Résumé :

Un soir où il se rend à Paranoid Park, un jeune skater se laisse entraîner à aller « brûler un dur », ce qui revient à grimper dans un train en cours de marche quand celui-ci roule à faible allure. C’est alors qu’un agent de sécurité armé d’une matraque le repère. Pris de panique, il assène un coup de sa planche sur le crâne de l’officier qui titube avant de finir écrasé sous le train. Il n’y a aucun témoin si ce n’est le jeune qui l’a entraîné dans cette aventure, mais ce dernier s’enfuit. Pris de panique, le garçon décide de garder le secret de cette aventure pour lui ; mais c’est sans compter le choc de l’événement, la culpabilité et les images obsédantes qui le hantent.

Extrait :

Qu’est-ce qui déconnait chez moi ? J’aurais voulu pleurer encore mais j’étais à sec. Je me suis demandé combien de temps ça allait mettre pour passer. J’ai essayé de m’imaginer dans cinq ans, ou dans dix ; est-ce que je pourrais encore marcher dans la rue ?
Encore était-ce le meilleur scénario possible. Il y avait toujours le risque de se faire poisser.
J’ai poursuivi mon chemin. J’ai observé les gens qui rentraient du boulot. Ils étaient en costume, en tenue de travail, et ils montaient dans de chouettes bagnoles. Ils trimbalaient probablement un passé – des erreurs, des mauvaises actions qu’ils avaient commises. Tel était sans doute le lot de chacun. […]
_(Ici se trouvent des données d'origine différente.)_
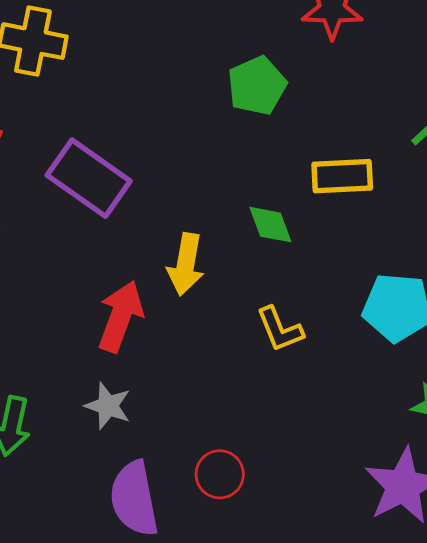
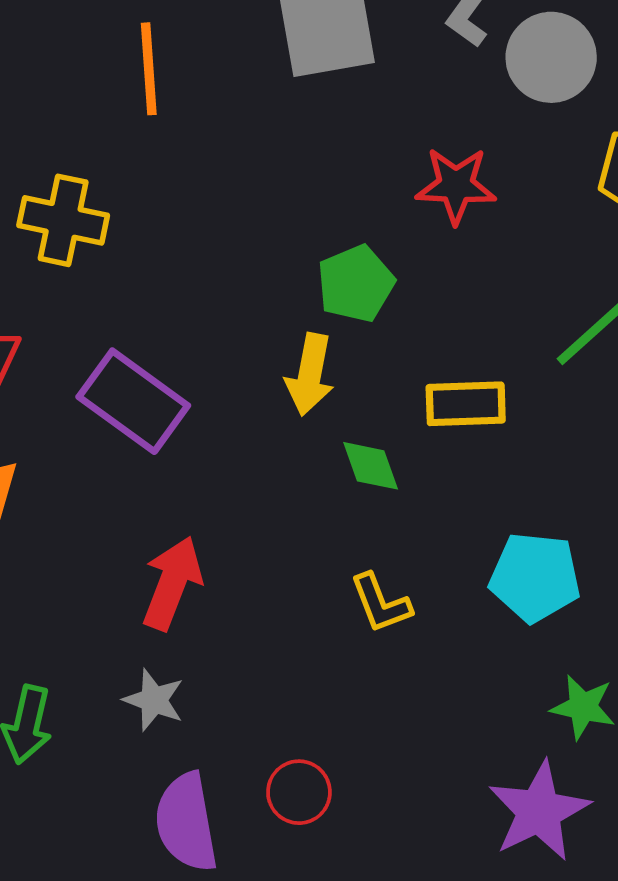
yellow arrow: (186, 264) -> (310, 375), moved

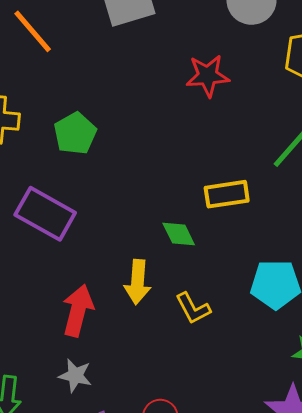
orange line: (149, 69) -> (33, 31), turned -30
green pentagon: (356, 284) -> (75, 133), moved
yellow arrow: (310, 375) -> (138, 282), moved

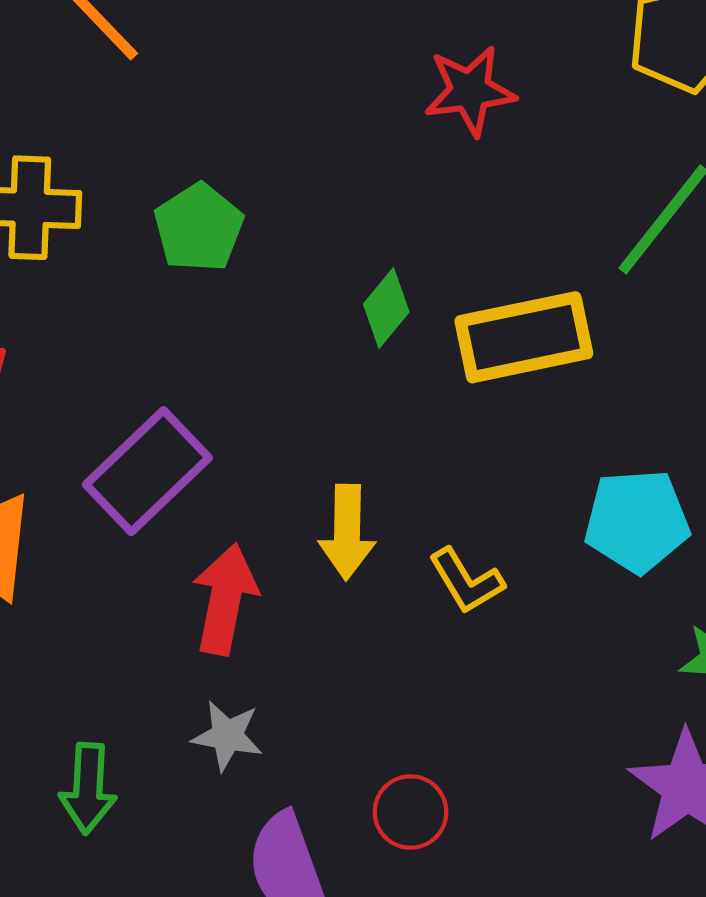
yellow rectangle: (227, 194) -> (524, 337), size x1.4
purple rectangle: (45, 214) -> (147, 471), moved, turned -70
green diamond: (179, 234) -> (386, 308), moved, turned 69

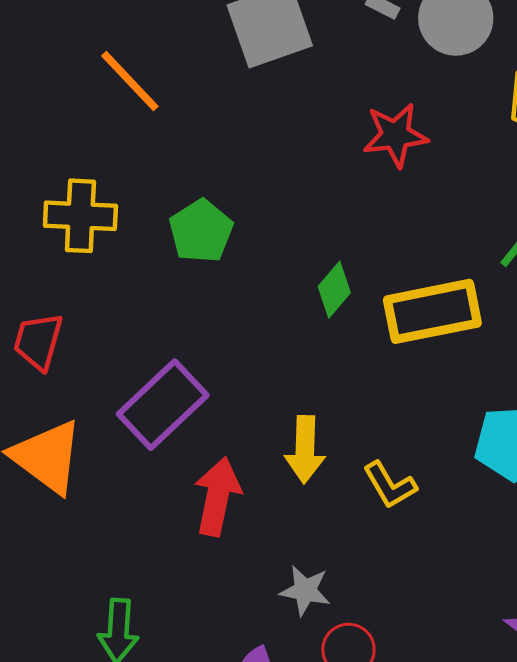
gray star: (227, 736) -> (305, 591), moved

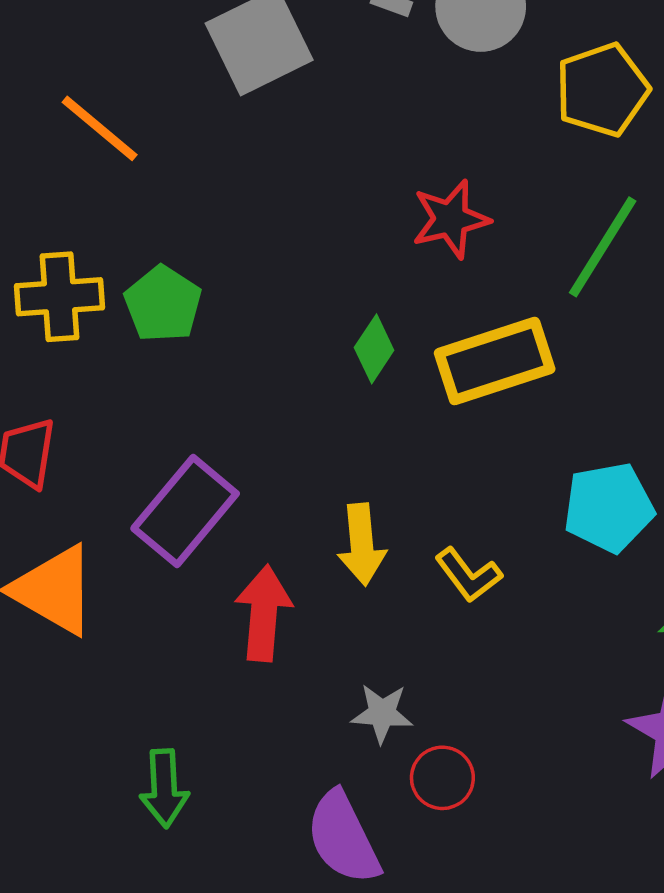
red star: (395, 135) -> (451, 219), moved
green pentagon: (201, 231) -> (163, 304), moved

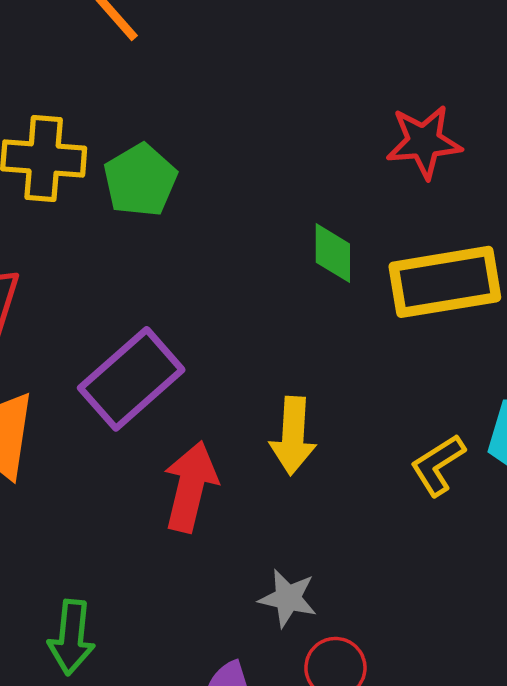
green diamond: (374, 349) -> (333, 253), turned -42
yellow L-shape: (468, 575) -> (438, 465), moved, turned 86

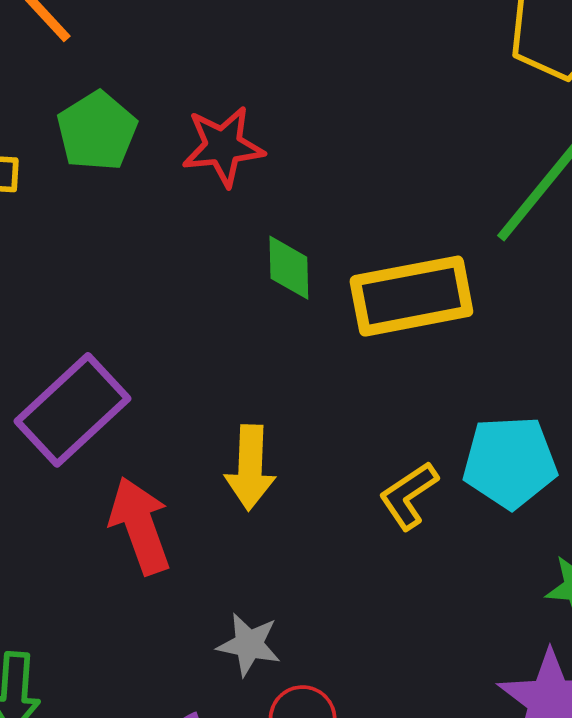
red star: (424, 142) -> (223, 146), moved
green pentagon: (140, 180) -> (97, 131), moved
red arrow: (191, 487) -> (140, 526), turned -32

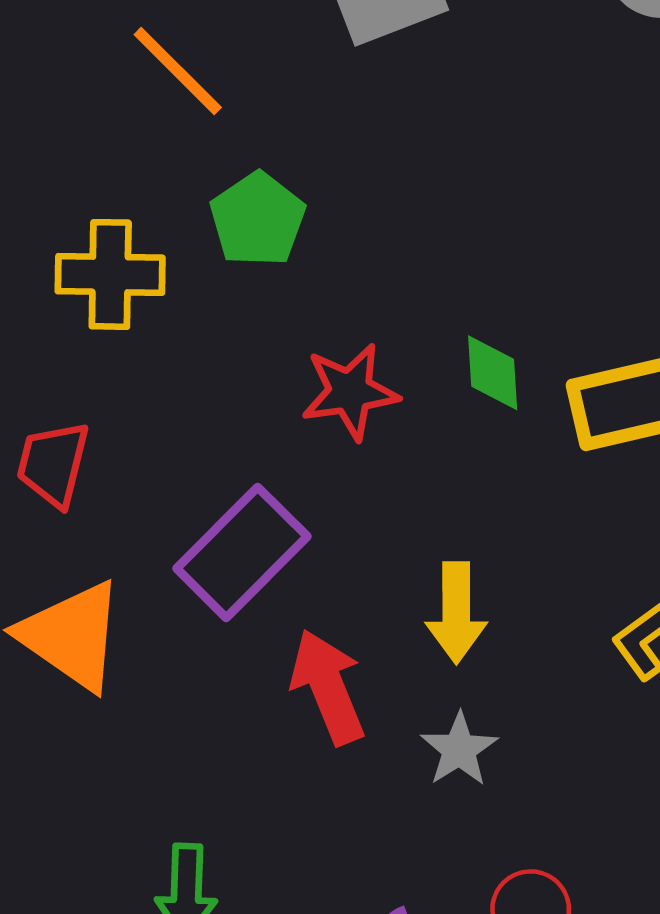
red star: (223, 146) -> (350, 392), moved
gray star: (249, 645) -> (459, 749), moved, turned 30

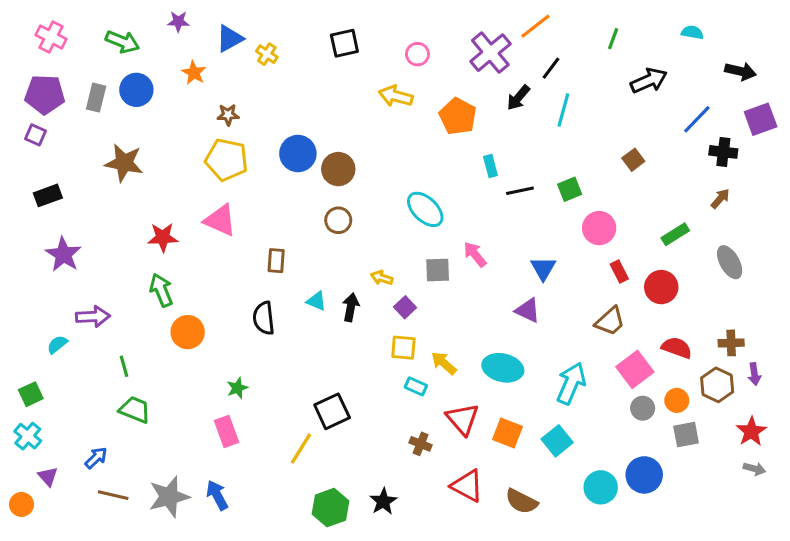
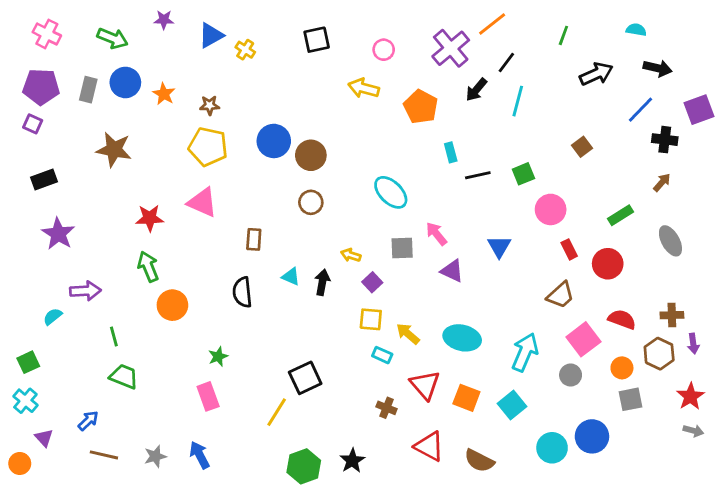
black arrow: (740, 71) -> (658, 68), moved
orange star: (194, 73) -> (164, 94), moved
purple triangle: (528, 310) -> (452, 271), moved
gray circle: (643, 408) -> (571, 375), moved
gray star: (169, 497) -> (155, 456), size x0.6

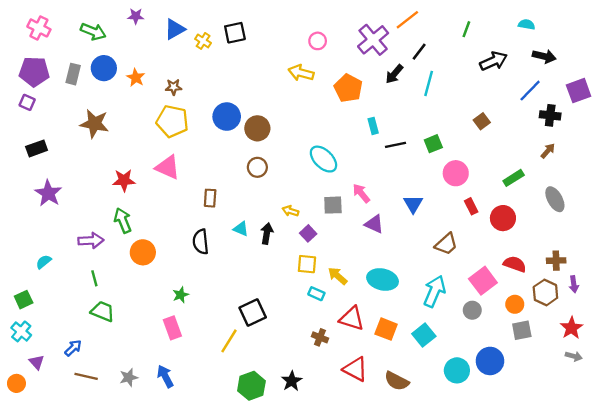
black square: (317, 40) -> (235, 33), moved
purple arrow: (85, 291) -> (91, 241), moved
brown trapezoid: (561, 295) -> (446, 244), moved
red triangle: (425, 385) -> (352, 318), turned -32

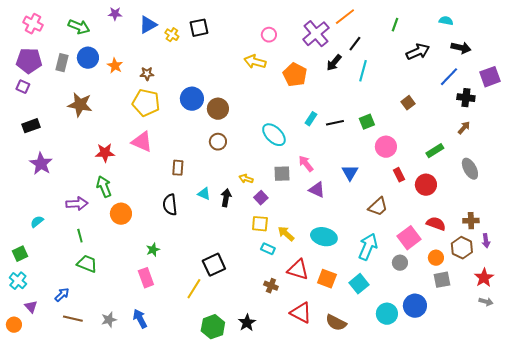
cyan rectangle: (373, 126) -> (311, 119), moved, turned 48

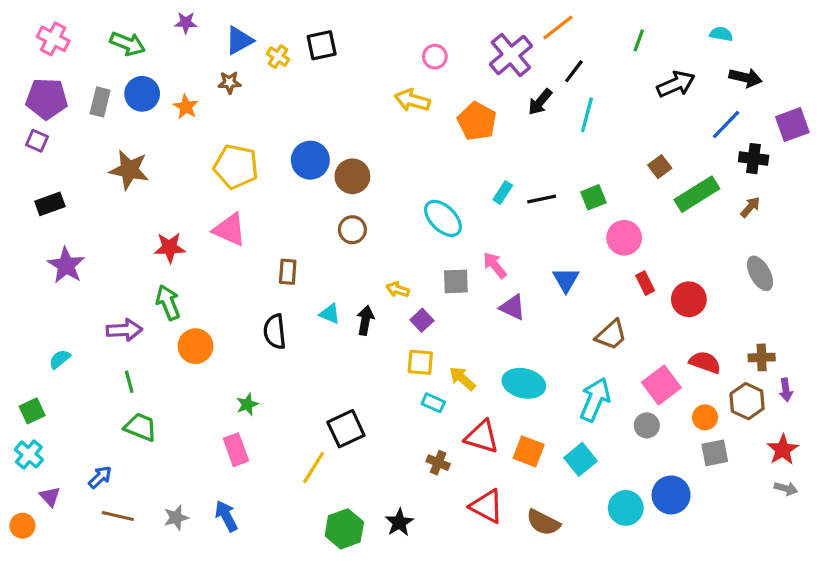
brown star: (147, 74) -> (229, 82), moved
green rectangle: (435, 151) -> (697, 194), moved, size x1.5

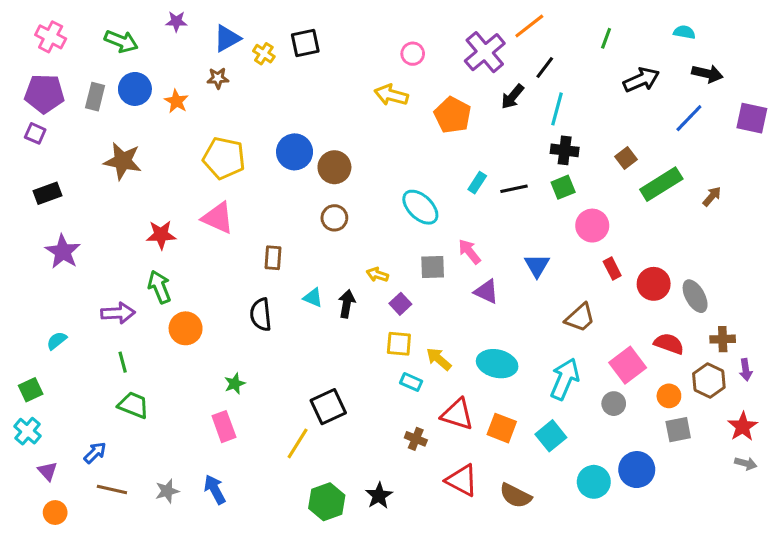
purple square: (792, 125) -> (752, 118), turned 32
black cross: (754, 159) -> (565, 150), moved
gray ellipse: (760, 273) -> (695, 296), moved
orange circle: (22, 526) -> (55, 513), moved

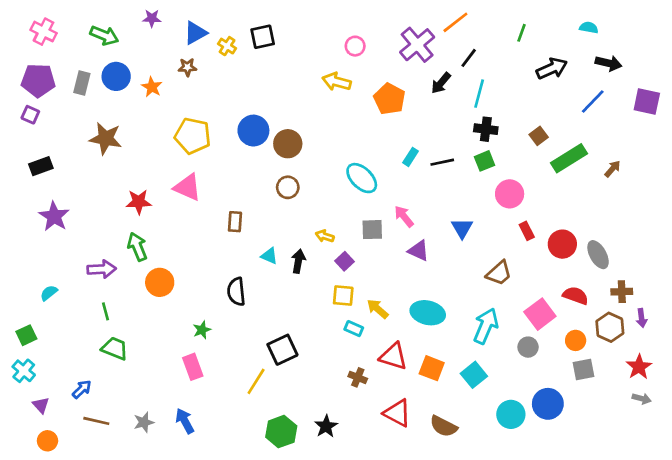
black semicircle: (261, 315) -> (236, 292), moved

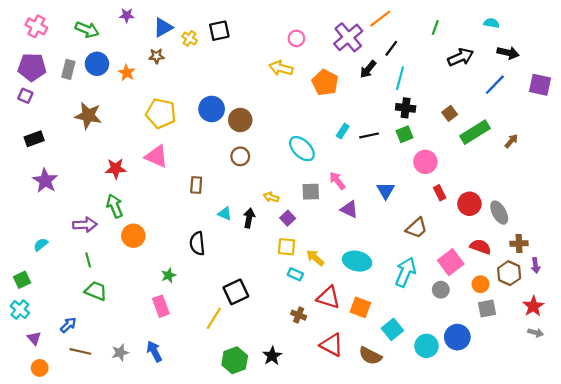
cyan square: (474, 375) -> (392, 329), moved

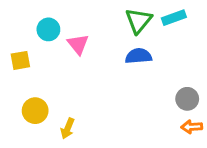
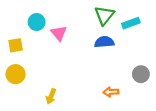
cyan rectangle: (174, 18) -> (131, 23), moved
yellow circle: (35, 111) -> (16, 74), moved
orange arrow: (192, 127) -> (111, 92), moved

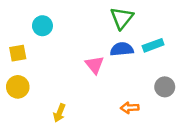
cyan rectangle: (131, 23) -> (153, 45), moved
pink triangle: (59, 33) -> (94, 65), moved

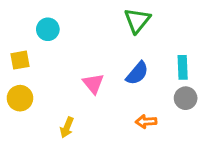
cyan rectangle: (153, 45) -> (183, 67), moved, turned -72
blue semicircle: (122, 49) -> (137, 73), moved, turned 135
pink triangle: (94, 65) -> (93, 83), moved

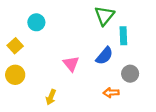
yellow square: (20, 60) -> (15, 46), turned -32
cyan rectangle: (183, 67) -> (123, 36), moved
gray circle: (186, 98) -> (130, 74), moved

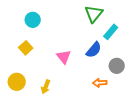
cyan rectangle: (123, 36) -> (111, 32), turned 42
yellow square: (15, 46) -> (26, 48), moved
yellow circle: (15, 75) -> (17, 82), moved

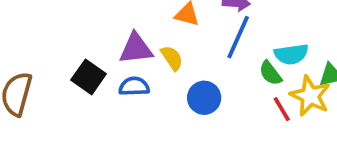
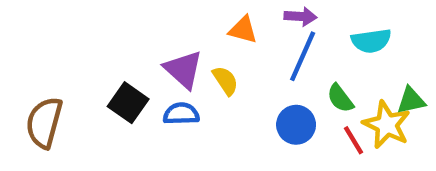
purple triangle: (136, 49) -> (183, 70), turned 48
cyan semicircle: (291, 54) -> (371, 41), moved
blue circle: (204, 98) -> (296, 125), moved

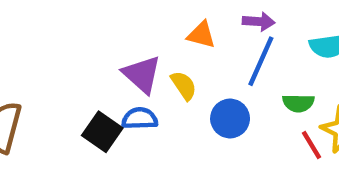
green semicircle: (340, 98) -> (298, 103), turned -52
black square: (128, 103) -> (102, 132), moved
blue circle: (296, 125) -> (230, 118), moved

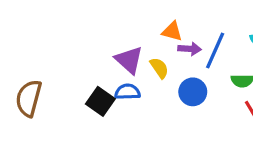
purple arrow: (259, 22) -> (190, 49), moved

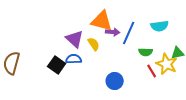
orange triangle: (172, 31) -> (102, 21), size x1.6
blue circle: (193, 92) -> (115, 81), moved

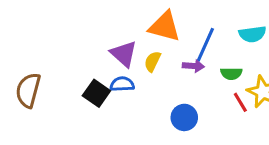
purple arrow: (113, 32) -> (193, 66), moved
yellow semicircle: (94, 44) -> (152, 61), turned -120

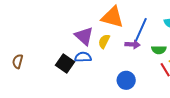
brown semicircle: (28, 90) -> (18, 61), size x0.6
Mais qu’est-ce qu’on était supposé faire avec ce poids ? Une fois qu’on l’avait sur soi ? Etre un homme, tout bonnement ? Prendre sur soi, et puis voilà ? Peut-être bien. Peut-être que c’était là le vrai test. Peut-être que c’était exactement ça qui faisait de vous un homme : avoir la capacité de fonctionner tout en ayant le pire secret en tête. Ce pour quoi tant d’hommes adultes semblaient si ridicules. Ils n’avaient jamais senti ce poids. Ils n’avaient jamais senti cette responsabilité. Ils n’avaient pas passé le test, n’avaient pas fait leurs preuves ; c’étaient des petits garçons en habits d’adulte.

Comme mon père.

Avis :

J’avoue que j’étais un peu sceptique en commençant ce livre ; ce fut toutefois une agréable surprise. L’auteur réussit à se mettre dans la peau de son protagoniste avec beaucoup de naturel : un garçon comme les autres qui se trouve un jour au mauvais endroit et au mauvais moment. C’est alors que sa vie bascule, tous ses points de repère sont bouleversés et il n’arrive plus à affronter les conséquences de ce que son acte implique. On parvient sans peine à imaginer le désarroi du narrateur et très vite, on se sent aussi paumé que lui. Le seul bémol pour moi, c’est la façon trop caricaturale dont l’auteur a traité un personnage comme celui de Jennifer (la petite amie du héros ; pour résumer : une bécasse qui ne pense qu’à se faire dépuceler), ce qui ressort d’autant plus que la psychologie du narrateur est à l’inverse très développée et soignée.
J’ai aussi beaucoup apprécié le choix original de la narration : la confession à la première personne et le sens qu’elle prend à la fin du livre. Mais je n’en dirai pas plus pour laisser aux éventuels lecteurs le plaisir du suspense… Quoi qu’il en soit, je conseille ce livre divertissant et efficace qui envisage assez justement les problèmes de l’adolescence, mais excelle aussi dans le traitement de la paranoïa.